• [Exercise prompt]:
Reproduce the lines below exactly. Skip images.

:: Extracted data ::

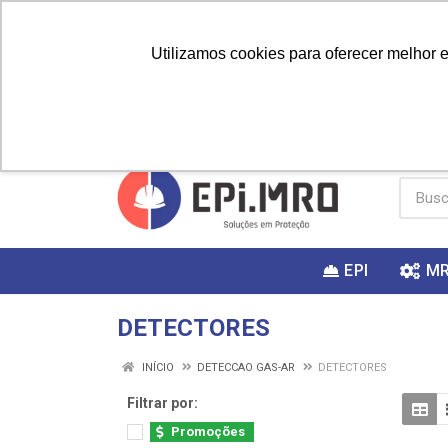
Utilizamos cookies para oferecer melhor 
PRIMEIRA
Vai fazer a
Utilize o
COMPRA?
EPI
M
DETECTORES
INÍCIO
DETECCAO GAS-AR
DETECTORES
Filtrar por:
Promoções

:::

• [Output]:
Utilizamos cookies para oferecer melhor 
PRIMEIRA
Vai fazer a
Utilize o
COMPRA?
EPI
M
DETECTORES
INÍCIO
DETECCAO GAS-AR
DETECTORES
Filtrar por:
Promoções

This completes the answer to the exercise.